Ide untuk membangun taman di bagian sudut sebelah hulu dan hilir dicetuskan oleh Presiden Pertama kita. Taman kembar yang berada di sudut-sudut ini memiliki maksud tersendiri. Taman-taman ini menjadi lambang keadilan dan kesetaraan Palembang sebelah hulu dan hilir.

Sekilas kalau kita cermati jembatan ini hampir mirip dengan Jembatan San Fransisco di Amerika Serikat. Kedua jembatan sangat menarik karena lampu yang dapat berubah menjadi warna-warni.

Mari Rawat Jembatan Ampera Palembang

Gambar Jembatan Ampera Malam Hari

Foto Jembatan Ampera Palembang Siang Hari (satyawinnie.com)

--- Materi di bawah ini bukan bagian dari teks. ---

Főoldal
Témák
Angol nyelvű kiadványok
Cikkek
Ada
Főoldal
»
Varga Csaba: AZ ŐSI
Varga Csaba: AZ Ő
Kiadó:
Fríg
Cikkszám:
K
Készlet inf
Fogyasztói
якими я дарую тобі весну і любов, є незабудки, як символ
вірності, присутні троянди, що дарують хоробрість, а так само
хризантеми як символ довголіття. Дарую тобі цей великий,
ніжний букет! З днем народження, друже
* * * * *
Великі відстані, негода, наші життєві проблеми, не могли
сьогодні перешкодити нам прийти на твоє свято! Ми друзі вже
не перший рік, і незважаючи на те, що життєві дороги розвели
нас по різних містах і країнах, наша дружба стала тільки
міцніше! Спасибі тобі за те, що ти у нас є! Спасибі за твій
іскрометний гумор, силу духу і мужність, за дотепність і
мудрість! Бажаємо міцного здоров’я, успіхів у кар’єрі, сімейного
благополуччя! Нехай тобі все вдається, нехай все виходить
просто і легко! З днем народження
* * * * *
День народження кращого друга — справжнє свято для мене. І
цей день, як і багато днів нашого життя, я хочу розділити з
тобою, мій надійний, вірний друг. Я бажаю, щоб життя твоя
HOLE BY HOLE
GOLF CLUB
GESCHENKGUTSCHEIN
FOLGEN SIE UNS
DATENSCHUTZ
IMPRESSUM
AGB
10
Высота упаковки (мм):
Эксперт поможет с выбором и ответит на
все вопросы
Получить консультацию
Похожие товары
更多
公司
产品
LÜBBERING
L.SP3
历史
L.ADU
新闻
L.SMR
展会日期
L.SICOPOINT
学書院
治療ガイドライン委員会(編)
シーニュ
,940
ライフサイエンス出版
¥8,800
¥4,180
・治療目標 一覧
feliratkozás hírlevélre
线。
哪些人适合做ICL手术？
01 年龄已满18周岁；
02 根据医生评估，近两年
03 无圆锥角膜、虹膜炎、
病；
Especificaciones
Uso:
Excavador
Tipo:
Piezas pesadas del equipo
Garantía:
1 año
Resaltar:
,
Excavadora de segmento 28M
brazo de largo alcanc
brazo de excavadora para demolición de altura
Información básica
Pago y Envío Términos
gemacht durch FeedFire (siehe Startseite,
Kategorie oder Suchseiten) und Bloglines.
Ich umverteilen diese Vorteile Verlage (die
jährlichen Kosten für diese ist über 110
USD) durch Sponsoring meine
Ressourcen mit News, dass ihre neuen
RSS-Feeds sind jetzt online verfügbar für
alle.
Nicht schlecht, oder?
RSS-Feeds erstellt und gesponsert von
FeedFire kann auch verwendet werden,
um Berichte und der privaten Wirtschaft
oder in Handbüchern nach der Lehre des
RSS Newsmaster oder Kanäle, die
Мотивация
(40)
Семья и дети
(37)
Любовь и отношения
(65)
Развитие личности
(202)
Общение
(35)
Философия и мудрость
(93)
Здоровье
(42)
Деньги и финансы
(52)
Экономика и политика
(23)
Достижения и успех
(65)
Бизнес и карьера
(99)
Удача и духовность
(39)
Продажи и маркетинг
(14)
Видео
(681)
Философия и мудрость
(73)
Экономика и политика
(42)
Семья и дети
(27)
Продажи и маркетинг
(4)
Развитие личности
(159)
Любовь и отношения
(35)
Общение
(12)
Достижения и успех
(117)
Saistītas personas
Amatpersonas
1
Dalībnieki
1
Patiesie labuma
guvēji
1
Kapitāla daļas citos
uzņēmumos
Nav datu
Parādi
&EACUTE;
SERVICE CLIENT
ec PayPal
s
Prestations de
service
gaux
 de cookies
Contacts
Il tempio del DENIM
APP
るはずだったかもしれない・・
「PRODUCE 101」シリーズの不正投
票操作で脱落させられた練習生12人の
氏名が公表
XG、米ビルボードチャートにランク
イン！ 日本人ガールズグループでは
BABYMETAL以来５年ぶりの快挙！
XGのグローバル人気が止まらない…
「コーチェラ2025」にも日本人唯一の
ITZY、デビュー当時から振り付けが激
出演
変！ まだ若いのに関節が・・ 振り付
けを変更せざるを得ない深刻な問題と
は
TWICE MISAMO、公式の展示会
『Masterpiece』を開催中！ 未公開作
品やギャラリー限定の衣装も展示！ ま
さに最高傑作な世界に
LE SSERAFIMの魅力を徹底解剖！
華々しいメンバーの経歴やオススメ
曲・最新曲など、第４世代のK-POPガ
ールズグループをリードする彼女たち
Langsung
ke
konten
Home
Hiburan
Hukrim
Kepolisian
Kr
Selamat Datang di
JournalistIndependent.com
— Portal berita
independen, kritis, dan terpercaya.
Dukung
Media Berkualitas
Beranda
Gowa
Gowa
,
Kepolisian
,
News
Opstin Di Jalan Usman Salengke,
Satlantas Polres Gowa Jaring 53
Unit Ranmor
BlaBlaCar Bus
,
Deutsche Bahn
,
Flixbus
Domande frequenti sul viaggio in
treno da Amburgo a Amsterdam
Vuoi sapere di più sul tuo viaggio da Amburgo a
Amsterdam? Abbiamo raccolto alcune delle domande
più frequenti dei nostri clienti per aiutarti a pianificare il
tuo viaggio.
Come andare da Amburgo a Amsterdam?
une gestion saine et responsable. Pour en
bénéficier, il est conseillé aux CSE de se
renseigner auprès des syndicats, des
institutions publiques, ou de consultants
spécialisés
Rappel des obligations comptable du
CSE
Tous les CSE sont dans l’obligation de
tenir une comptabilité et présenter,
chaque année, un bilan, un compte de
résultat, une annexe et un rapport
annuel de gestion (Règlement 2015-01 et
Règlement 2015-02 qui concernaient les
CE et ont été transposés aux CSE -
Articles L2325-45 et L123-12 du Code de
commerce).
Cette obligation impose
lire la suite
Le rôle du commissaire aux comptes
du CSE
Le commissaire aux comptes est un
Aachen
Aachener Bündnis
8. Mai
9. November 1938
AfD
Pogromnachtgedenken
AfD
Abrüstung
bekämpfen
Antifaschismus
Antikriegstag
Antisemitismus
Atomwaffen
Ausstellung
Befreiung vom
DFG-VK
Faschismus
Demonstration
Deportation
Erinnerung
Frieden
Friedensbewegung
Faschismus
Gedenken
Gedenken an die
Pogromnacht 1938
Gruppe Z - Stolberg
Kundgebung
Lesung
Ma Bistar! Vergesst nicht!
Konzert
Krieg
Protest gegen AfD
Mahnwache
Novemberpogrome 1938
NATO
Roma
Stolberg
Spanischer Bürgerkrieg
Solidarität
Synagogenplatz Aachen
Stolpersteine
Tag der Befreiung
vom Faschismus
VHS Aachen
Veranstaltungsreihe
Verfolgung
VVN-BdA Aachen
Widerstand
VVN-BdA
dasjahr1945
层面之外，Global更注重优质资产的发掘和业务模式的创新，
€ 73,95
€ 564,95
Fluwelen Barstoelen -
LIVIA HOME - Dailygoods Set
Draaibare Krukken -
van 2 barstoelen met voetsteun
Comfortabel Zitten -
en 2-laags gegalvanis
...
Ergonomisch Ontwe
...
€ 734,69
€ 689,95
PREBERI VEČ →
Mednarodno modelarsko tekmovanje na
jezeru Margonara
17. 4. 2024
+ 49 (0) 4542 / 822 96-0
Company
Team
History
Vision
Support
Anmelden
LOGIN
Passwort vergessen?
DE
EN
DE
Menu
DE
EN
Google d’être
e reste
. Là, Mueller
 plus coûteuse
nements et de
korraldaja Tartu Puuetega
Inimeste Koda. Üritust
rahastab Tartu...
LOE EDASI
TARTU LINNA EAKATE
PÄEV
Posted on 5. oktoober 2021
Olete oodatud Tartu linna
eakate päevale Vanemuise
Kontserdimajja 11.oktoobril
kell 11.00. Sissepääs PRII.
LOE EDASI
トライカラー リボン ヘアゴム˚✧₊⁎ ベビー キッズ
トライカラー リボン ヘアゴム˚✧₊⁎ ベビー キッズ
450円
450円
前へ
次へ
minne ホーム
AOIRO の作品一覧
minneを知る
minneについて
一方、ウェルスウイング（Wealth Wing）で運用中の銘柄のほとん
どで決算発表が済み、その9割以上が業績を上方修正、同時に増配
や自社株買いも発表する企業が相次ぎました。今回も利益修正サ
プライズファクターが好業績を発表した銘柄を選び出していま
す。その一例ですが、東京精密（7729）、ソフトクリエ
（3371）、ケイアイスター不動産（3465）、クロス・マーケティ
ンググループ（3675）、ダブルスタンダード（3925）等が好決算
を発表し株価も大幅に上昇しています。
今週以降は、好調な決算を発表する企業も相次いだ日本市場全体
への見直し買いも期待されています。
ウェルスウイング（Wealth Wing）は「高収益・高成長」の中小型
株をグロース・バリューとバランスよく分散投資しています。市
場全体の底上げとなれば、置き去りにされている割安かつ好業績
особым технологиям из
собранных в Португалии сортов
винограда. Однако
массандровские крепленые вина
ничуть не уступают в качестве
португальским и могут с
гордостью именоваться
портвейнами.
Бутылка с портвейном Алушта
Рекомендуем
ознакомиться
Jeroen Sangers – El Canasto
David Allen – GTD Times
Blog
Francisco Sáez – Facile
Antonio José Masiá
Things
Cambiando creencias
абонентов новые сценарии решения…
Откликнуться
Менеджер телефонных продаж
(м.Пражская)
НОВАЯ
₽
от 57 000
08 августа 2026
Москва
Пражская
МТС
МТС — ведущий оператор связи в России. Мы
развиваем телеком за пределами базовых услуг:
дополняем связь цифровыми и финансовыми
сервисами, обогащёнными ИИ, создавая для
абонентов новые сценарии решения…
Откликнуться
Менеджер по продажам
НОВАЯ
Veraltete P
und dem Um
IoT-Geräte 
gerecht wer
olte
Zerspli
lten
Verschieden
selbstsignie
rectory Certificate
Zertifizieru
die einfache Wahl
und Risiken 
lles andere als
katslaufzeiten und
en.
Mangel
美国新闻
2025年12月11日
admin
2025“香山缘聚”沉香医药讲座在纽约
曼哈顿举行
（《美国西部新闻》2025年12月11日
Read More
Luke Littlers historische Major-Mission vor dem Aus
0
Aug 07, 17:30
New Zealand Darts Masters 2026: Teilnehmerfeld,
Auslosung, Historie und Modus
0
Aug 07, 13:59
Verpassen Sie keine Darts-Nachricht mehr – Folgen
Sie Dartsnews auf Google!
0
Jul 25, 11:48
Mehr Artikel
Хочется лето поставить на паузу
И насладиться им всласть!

Semua fasilitas yang ada di jembatan ini harus dirawat dengan baik. Kita harus sadar untuk tidak membuang sampah sembarangan dan tidak mencoret-coretnya. Para wisatawan baik lokal maupun asing akan menjadi tidak nyaman untuk berkunjung apabila suasana di Jembatan Ampera kotor.

Jembatan ini merupakan bukti sejarah dan aset bagi kota Palembang. Jadi harus dirawat dengan baik dan benar. Karena kita sendiri akan merugi bila tak menjaganya. Selain keindahan Jembatan Ampera menjadi tercoreng sumber penghasilan daerah pun menjadi berkurang.

Disayangkan pula apabila generasi penerus tidak bisa menyaksikan kemegahan dan keindahan dari Jembatan Ampera Palembang ini karena tindakan kita yang tidak pantas dilakukan.